5. Selon l'article 117 du décret du 7 novembre 2012 relatif à la gestion budgétaire et comptable publique visé ci-dessus : " Les titres de perception émis en application de l'article L. 252 A du livre des procédures fiscales peuvent faire l'objet de la part des redevables : 1° Soit d'une contestation portant sur l'existence de la créance, son montant ou son exigibilité ; 2° Soit d'une contestation portant sur la régularité du titre de perception. Les contestations du titre de perception ont pour effet de suspendre le recouvrement de la créance. ". L'article L. 252 A du livre des procédures fiscales qualifie de titres exécutoires " () les titres de perception ou de recettes que l'Etat () ou les établissements publics dotés d'un comptable public délivrent pour le recouvrement des recettes de toute nature qu'ils sont habilités à recevoir ". Il résulte de ces dispositions que les recours administratifs ou contentieux formés à l'encontre des titres de perception émis par les ordonnateurs de l'Etat ou des établissements publics de l'État ont un effet suspensif.
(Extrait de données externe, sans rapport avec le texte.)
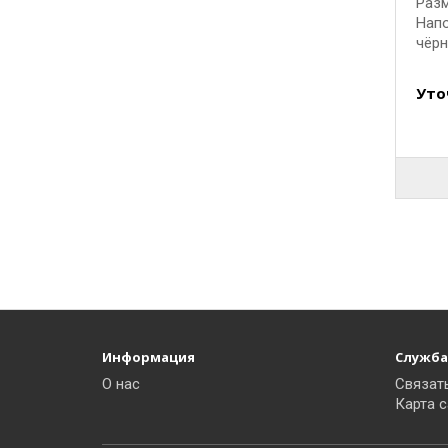
Разм
Напо
чёрны
Уто
Информация
Служба
О нас
Связат
Карта с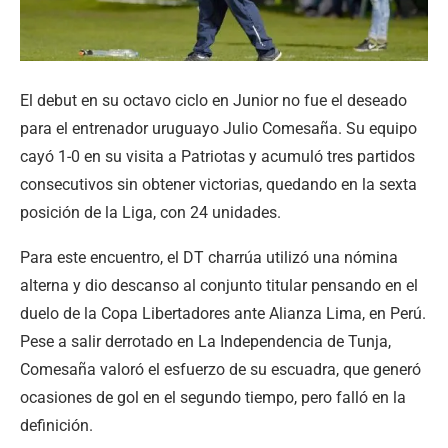
El debut en su octavo ciclo en Junior no fue el deseado
para el entrenador uruguayo Julio Comesaña. Su equipo
cayó 1-0 en su visita a Patriotas y acumuló tres partidos
consecutivos sin obtener victorias, quedando en la sexta
posición de la Liga, con 24 unidades.
Para este encuentro, el DT charrúa utilizó una nómina
alterna y dio descanso al conjunto titular pensando en el
duelo de la Copa Libertadores ante Alianza Lima, en Perú.
Pese a salir derrotado en La Independencia de Tunja,
Comesaña valoró el esfuerzo de su escuadra, que generó
ocasiones de gol en el segundo tiempo, pero falló en la
definición.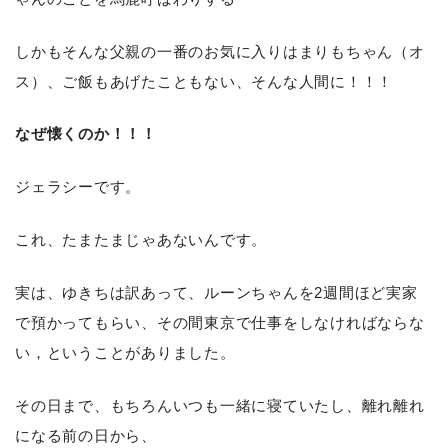
しかもそんな父親の一番のお気に入りはまりもちゃん（オ
ス）、ご飯もあげたこともない、そんな人間に！！！
なぜ懐くのか！！！
ジェラシーです。
これ、たまたまじゃあないんです。
実は、ゆきちは訳あって、ルーンちゃんを2週間ほど実家
で預かってもらい、その間東京で仕事をしなければならな
い，ということがありました。
その日まで、もちろんいつも一緒に寝ていたし、離れ離れ
になる前の日から、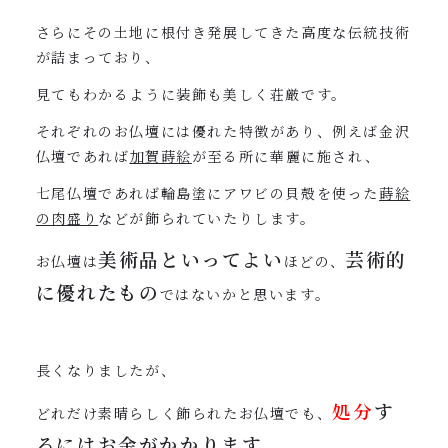
さらにその土地に根付き発展してきた高度な伝統技術
が詰まっており、
見てもわかるように装飾も美しく荘厳です。
それぞれのお仏壇には優れた特徴があり、例えば金沢
仏壇であれば
加賀蒔絵
が至る所に華麗に施され、
七尾仏壇であれば輪島塗にアワビの貝殻を使った
蒔絵
の肉盛り
などが飾られていたりします。
美術品といってよい
芸術的
お仏壇は
ほどの、
に優れたもの
ではないかと思います。
長くなりましたが、
処分
す
どれだけ素晴らしく飾られたお仏壇でも、
るにはお金がかかります
。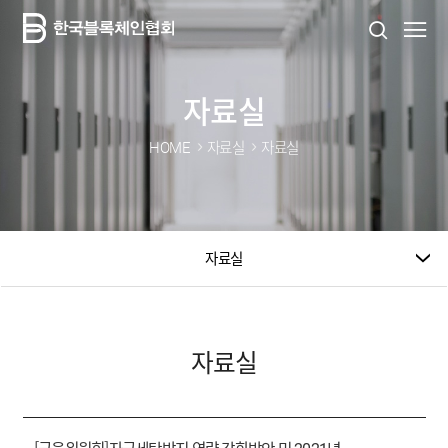
자료실
HOME
자료실
자료실
자료실
자료실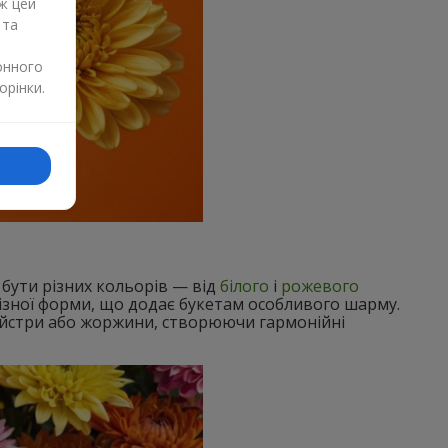
ж цей
 та
онного
орінки.
 бути різних кольорів — від
білого
і
рожевого
різної форми, що додає букетам особливого шарму.
айстри або жоржини, створюючи гармонійні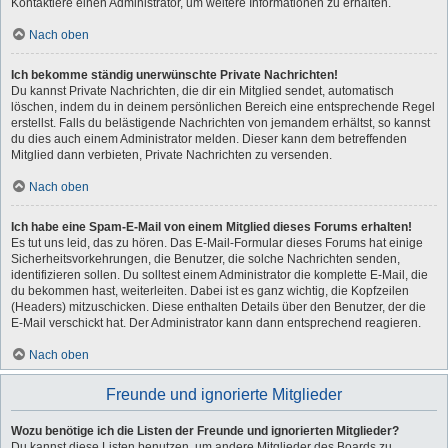
Kontaktiere einen Administrator, um weitere Informationen zu erhalten.
Nach oben
Ich bekomme ständig unerwünschte Private Nachrichten!
Du kannst Private Nachrichten, die dir ein Mitglied sendet, automatisch
löschen, indem du in deinem persönlichen Bereich eine entsprechende Regel
erstellst. Falls du belästigende Nachrichten von jemandem erhältst, so kannst
du dies auch einem Administrator melden. Dieser kann dem betreffenden
Mitglied dann verbieten, Private Nachrichten zu versenden.
Nach oben
Ich habe eine Spam-E-Mail von einem Mitglied dieses Forums erhalten!
Es tut uns leid, das zu hören. Das E-Mail-Formular dieses Forums hat einige
Sicherheitsvorkehrungen, die Benutzer, die solche Nachrichten senden,
identifizieren sollen. Du solltest einem Administrator die komplette E-Mail, die
du bekommen hast, weiterleiten. Dabei ist es ganz wichtig, die Kopfzeilen
(Headers) mitzuschicken. Diese enthalten Details über den Benutzer, der die
E-Mail verschickt hat. Der Administrator kann dann entsprechend reagieren.
Nach oben
Freunde und ignorierte Mitglieder
Wozu benötige ich die Listen der Freunde und ignorierten Mitglieder?
Du kannst diese Listen benutzen, um andere Mitglieder des Boards zu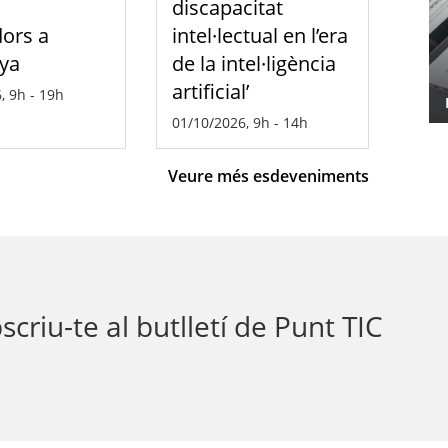
s
discapacitat
ors a
intel·lectual en l’era
ya
de la intel·ligència
artificial’
, 9h
-
19h
Famílies TIC
01/10/2026, 9h
-
14h
Veure més esdeveniments
scriu-te al butlletí de Punt TIC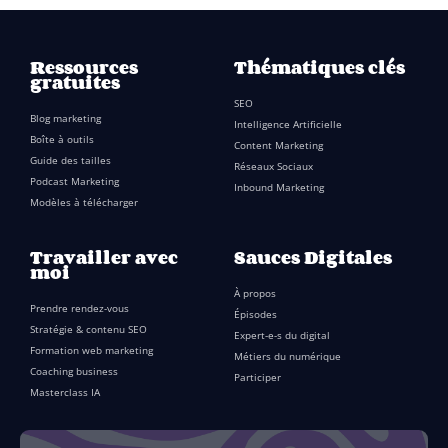
Ressources
Thématiques clés
gratuites
SEO
Blog marketing
Intelligence Artificielle
Boîte à outils
Content Marketing
Guide des tailles
Réseaux Sociaux
Podcast Marketing
Inbound Marketing
Modèles à télécharger
Travailler avec
Sauces Digitales
moi
À propos
Prendre rendez-vous
Épisodes
Stratégie & contenu SEO
Expert-e-s du digital
Formation web marketing
Métiers du numérique
Coaching business
Participer
Masterclass IA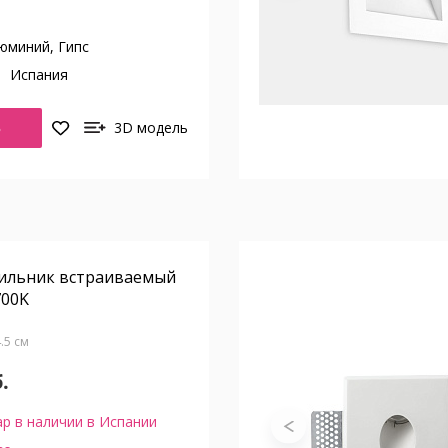
юминий, Гипс
о
Испания
Ь
3D модель
тильник встраиваемый
700K
4.5 см
.
р в наличии в Испании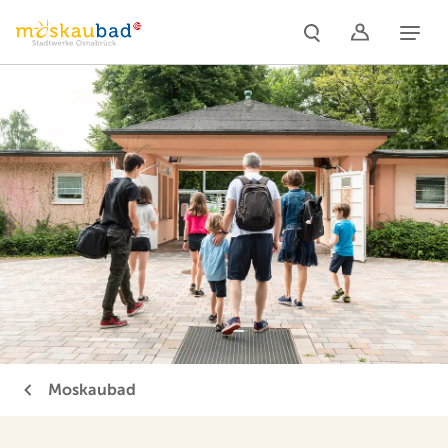
Naviga
Moskaubad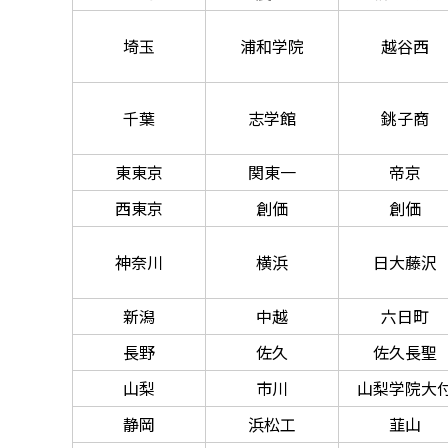
埼玉
浦和学院
越谷西
千葉
志学館
銚子商
東東京
関東一
帝京
西東京
創価
創価
神奈川
横浜
日大藤沢
新潟
中越
六日町
長野
佐久
佐久長聖
山梨
市川
山梨学院大
静岡
浜松工
韮山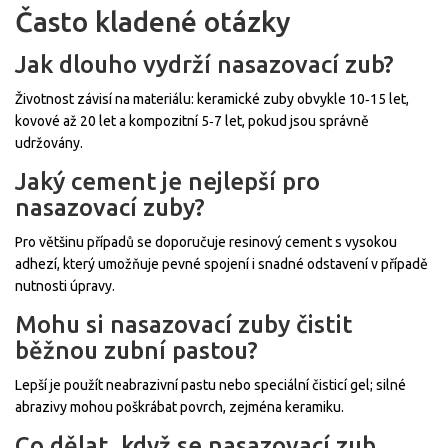
Často kladené otázky
Jak dlouho vydrží nasazovací zub?
Životnost závisí na materiálu: keramické zuby obvykle 10‑15 let,
kovové až 20 let a kompozitní 5‑7 let, pokud jsou správně
udržovány.
Jaký cement je nejlepší pro
nasazovací zuby?
Pro většinu případů se doporučuje resinový cement s vysokou
adhezí, který umožňuje pevné spojení i snadné odstavení v případě
nutnosti úpravy.
Mohu si nasazovací zuby čistit
běžnou zubní pastou?
Lepší je použít neabrazivní pastu nebo speciální čisticí gel; silné
abrazivy mohou poškrábat povrch, zejména keramiku.
Co dělat, když se nasazovací zub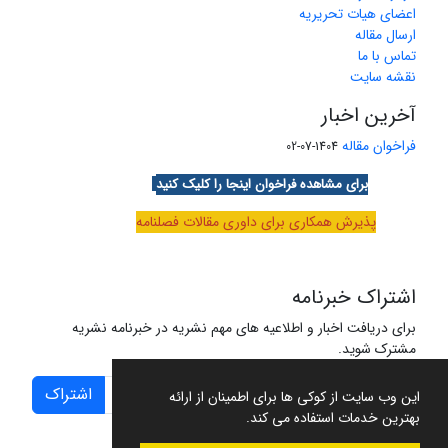
اعضای هیات تحریریه
ارسال مقاله
تماس با ما
نقشه سایت
آخرین اخبار
فراخوان مقاله
1404-07-02
برای مشاهده فراخوان اینجا را کلیک کنید
پذیرش همکاری برای داوری مقالات فصلنامه
اشتراک خبرنامه
برای دریافت اخبار و اطلاعیه های مهم نشریه در خبرنامه نشریه
مشترک شوید.
اشتراک
این وب سایت از کوکی ها برای اطمینان از ارائه
بهترین خدمات استفاده می کند.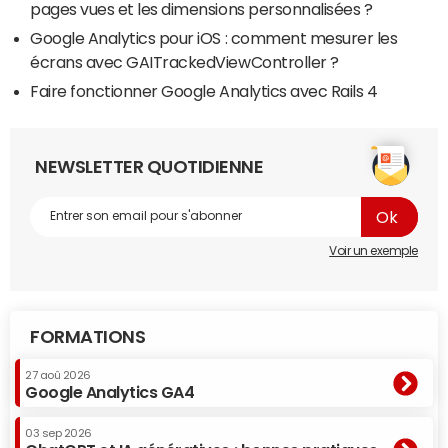
pages vues et les dimensions personnalisées ?
Google Analytics pour iOS : comment mesurer les
écrans avec GAITrackedViewController ?
Faire fonctionner Google Analytics avec Rails 4
NEWSLETTER QUOTIDIENNE
Voir un exemple
FORMATIONS
27 aoû 2026
Google Analytics GA4
03 sep 2026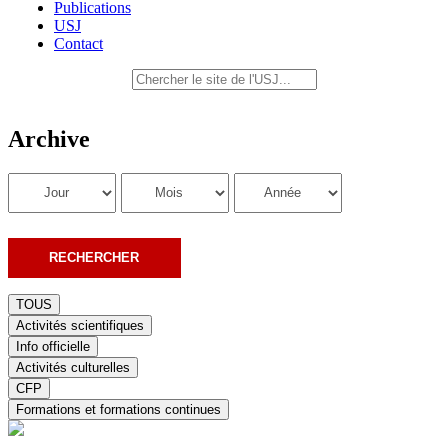
Publications
USJ
Contact
Archive
TOUS
Activités scientifiques
Info officielle
Activités culturelles
CFP
Formations et formations continues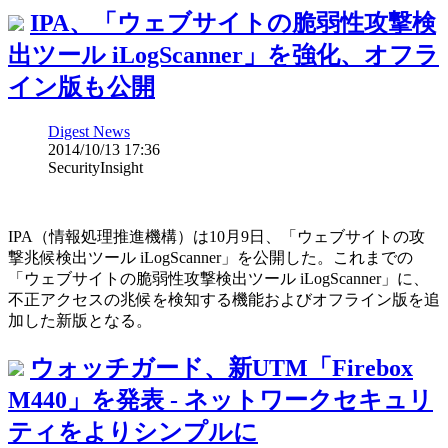
IPA、「ウェブサイトの脆弱性攻撃検
出ツール iLogScanner」を強化、オフラ
イン版も公開
Digest News
2014/10/13 17:36
SecurityInsight
IPA（情報処理推進機構）は10月9日、「ウェブサイトの攻
撃兆候検出ツール iLogScanner」を公開した。これまでの
「ウェブサイトの脆弱性攻撃検出ツール iLogScanner」に、
不正アクセスの兆候を検知する機能およびオフライン版を追
加した新版となる。
ウォッチガード、新UTM「Firebox
M440」を発表 - ネットワークセキュリ
ティをよりシンプルに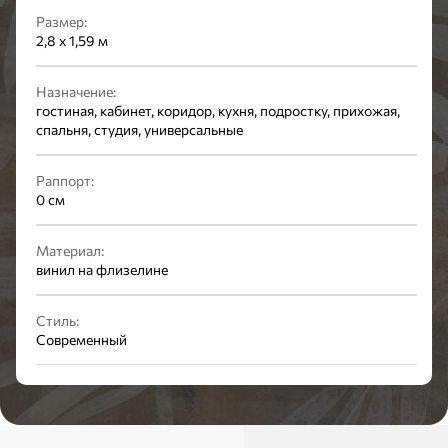
Размер:
2,8 х 1,59 м
Назначение:
гостиная, кабинет, коридор, кухня, подростку, прихожая,
спальня, студия, универсальные
Раппорт:
0 см
Материал:
винил на флизелине
Стиль:
Современный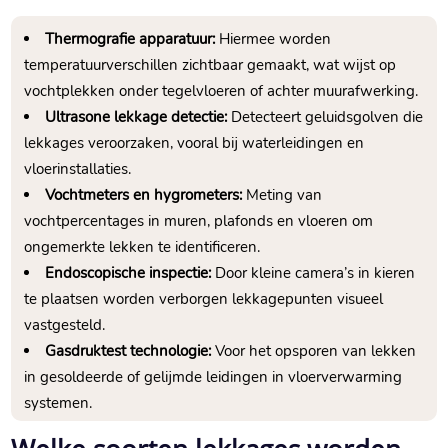
Thermografie apparatuur:
Hiermee worden
temperatuurverschillen zichtbaar gemaakt, wat wijst op
vochtplekken onder tegelvloeren of achter muurafwerking.
Ultrasone lekkage detectie:
Detecteert geluidsgolven die
lekkages veroorzaken, vooral bij waterleidingen en
vloerinstallaties.
Vochtmeters en hygrometers:
Meting van
vochtpercentages in muren, plafonds en vloeren om
ongemerkte lekken te identificeren.
Endoscopische inspectie:
Door kleine camera’s in kieren
te plaatsen worden verborgen lekkagepunten visueel
vastgesteld.
Gasdruktest technologie:
Voor het opsporen van lekken
in gesoldeerde of gelijmde leidingen in vloerverwarming
systemen.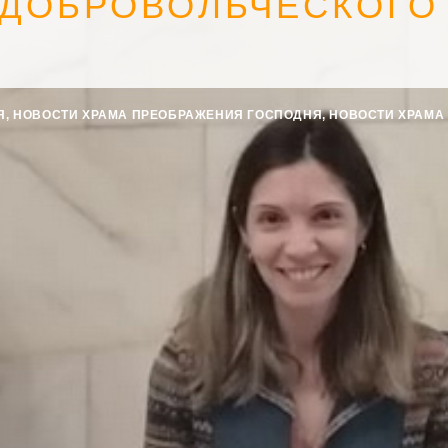
 ДОБРОВОЛЬЧЕСКОГО
Я
,
НОВОСТИ ХРАМА ПРЕОБРАЖЕНИЯ ГОСПОДНЯ
,
НОВОСТИ ХРАМА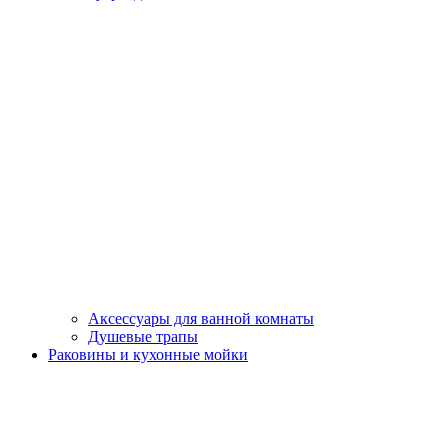
Аксессуары для ванной комнаты
Душевые трапы
Раковины и кухонные мойки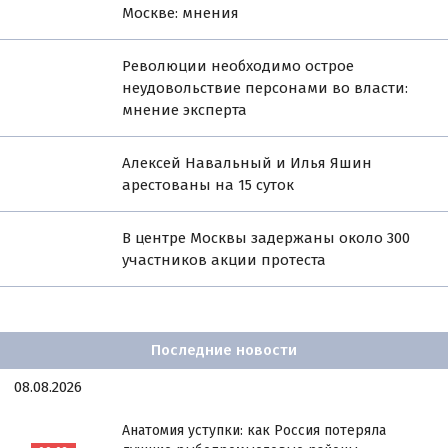
Москве: мнения
Революции необходимо острое
неудовольствие персонами во власти:
мнение эксперта
Алексей Навальный и Илья Яшин
арестованы на 15 суток
В центре Москвы задержаны около 300
участников акции протеста
Последние новости
08.08.2026
Анатомия уступки: как Россия потеряла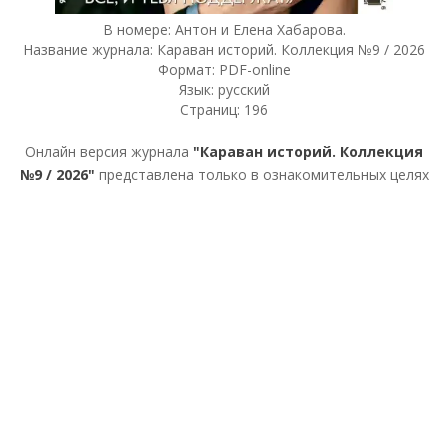
В номере: Антон и Елена Хабарова.
Название журнала: Караван историй. Коллекция №9 / 2026
Формат: PDF-online
Язык: русский
Страниц: 196
Онлайн версия журнала
"Караван историй. Коллекция
№9 / 2026"
представлена только в ознакомительных целях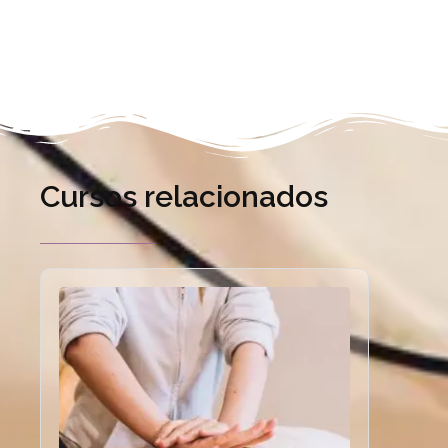
Cursos relacionados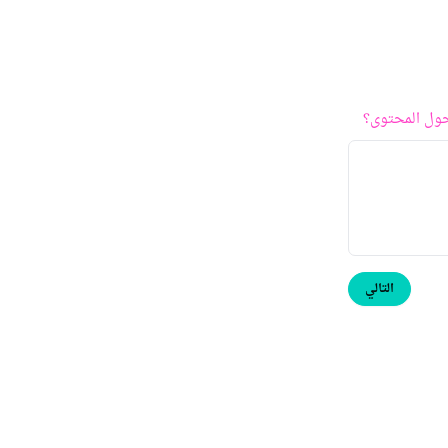
ول المحتوى؟
التالي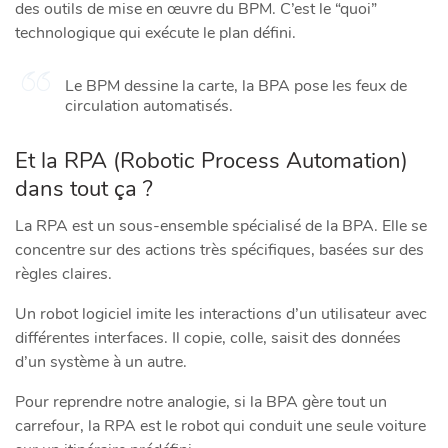
des outils de mise en œuvre du BPM. C’est le “quoi”
technologique qui exécute le plan défini.
Le BPM dessine la carte, la BPA pose les feux de
circulation automatisés.
Et la RPA (Robotic Process Automation)
dans tout ça ?
La RPA est un sous-ensemble spécialisé de la BPA. Elle se
concentre sur des actions très spécifiques, basées sur des
règles claires.
Un robot logiciel imite les interactions d’un utilisateur avec
différentes interfaces. Il copie, colle, saisit des données
d’un système à un autre.
Pour reprendre notre analogie, si la BPA gère tout un
carrefour, la RPA est le robot qui conduit une seule voiture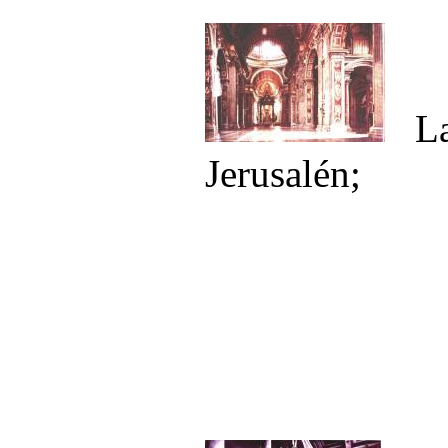
La
Jerusalén;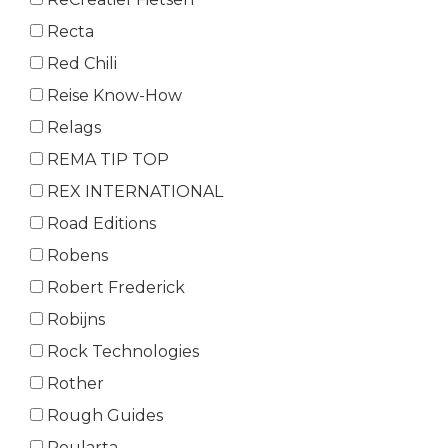
Recta
Red Chili
Reise Know-How
Relags
REMA TIP TOP
REX INTERNATIONAL
Road Editions
Robens
Robert Frederick
Robijns
Rock Technologies
Rother
Rough Guides
Roularta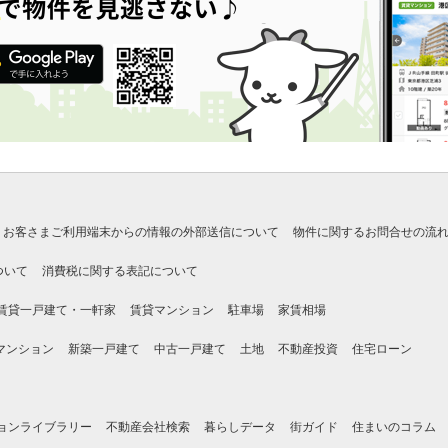
お客さまご利用端末からの情報の外部送信について
物件に関するお問合せの流
ついて
消費税に関する表記について
賃貸一戸建て・一軒家
賃貸マンション
駐車場
家賃相場
マンション
新築一戸建て
中古一戸建て
土地
不動産投資
住宅ローン
ョンライブラリー
不動産会社検索
暮らしデータ
街ガイド
住まいのコラム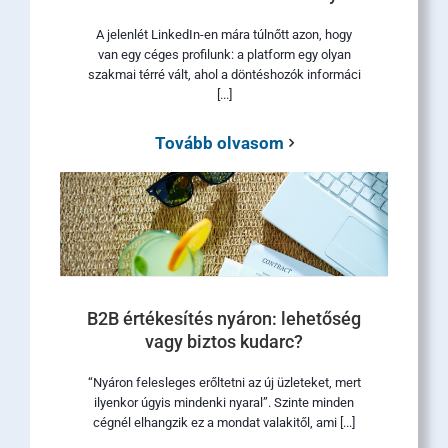
A jelenlét LinkedIn-en mára túlnőtt azon, hogy
van egy céges profilunk: a platform egy olyan
szakmai térré vált, ahol a döntéshozók informáci
[...]
Tovább olvasom
B2B értékesítés nyáron: lehetőség
vagy biztos kudarc?
“Nyáron felesleges erőltetni az új üzleteket, mert
ilyenkor úgyis mindenki nyaral”. Szinte minden
cégnél elhangzik ez a mondat valakitől, ami [...]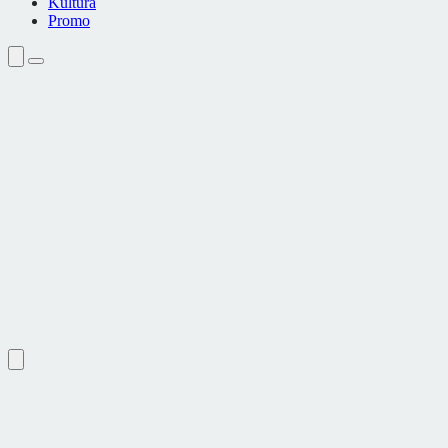
Kultura
Promo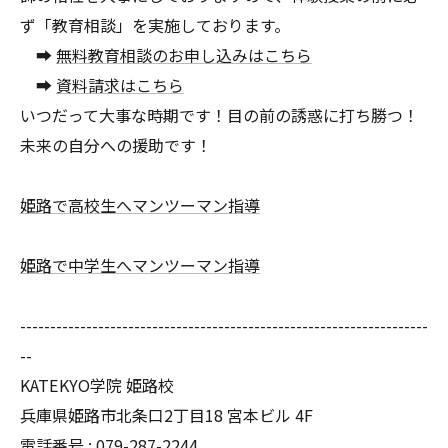
ず「教育相談」を実施しております。
➡
無料教育相談のお申し込みはこちら
➡
資料請求はこちら
いつだって大事な時期です！目の前の誘惑に打ち勝つ！
未来の自分への援助です！
姫路で高校生へマンツーマン指導
姫路で中学生へマンツーマン指導
--------------------------------------------------------------------
--
KATEKYO学院 姫路校
兵庫県姫路市北条口2丁目18 宮本ビル 4F
電話番号 : 079-287-2244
6. Mme B fait valoir que le paiement de la créance qui lui a été réclamé par le titre de perception du 17 novembre 2020 risque de compromettre sa situation financière et n'est en tout état de cause pas justifié, compte tenu de la décision de relaxe dont elle a bénéficié. Toutefois, l'intéressée a, préalablement à la saisine du juge des référés, par la requête susvisée et enregistrée sous le n° 2204920, demandé à ce tribunal l'annulation du titre de perception en litige ainsi que des mesures de recouvrement forcé subséquentes. Dès lors que la contestation du titre devant le juge a, par elle-même, pour effet de suspendre le recouvrement forcé de la créance en application des dispositions précitées du décret du 7 novembre 2012, la condition de l'urgence n'est pas remplie.

7. Par suite et sans qu'il soit besoin d'examiner si un moyen est de nature à faire naître un doute sérieux sur la légalité des décisions contestées, il y a lieu de rejeter les conclusions à fins de suspension présentées par Mme B selon la procédure définie à l'article L. 522-3 du code de justice administrative. Il en va de même, par voie de conséquence, des conclusions tendant à ce que soit mise à la charge de l'Office français de l'immigration et de l'intégration la somme demandée par la requérante au titre des frais exposés par elle et non compris dans les dépens.

O R D O N N E :

Article 1er : La requête de Mme B est rejetée.

Article 2 : La présente ordonnance sera notifiée à Mme A B.

Fait à Mamoudzou, le 12 octobre 2022.

Le juge des référés,

A. KHATER

La République mande et ordonne au préfet de Mayotte en ce qui le concerne ou à tous commissaires de justice à ce requis en ce qui concerne les voies de droit commun contre les parties privées, de pourvoir à l'exécution de la présente décision.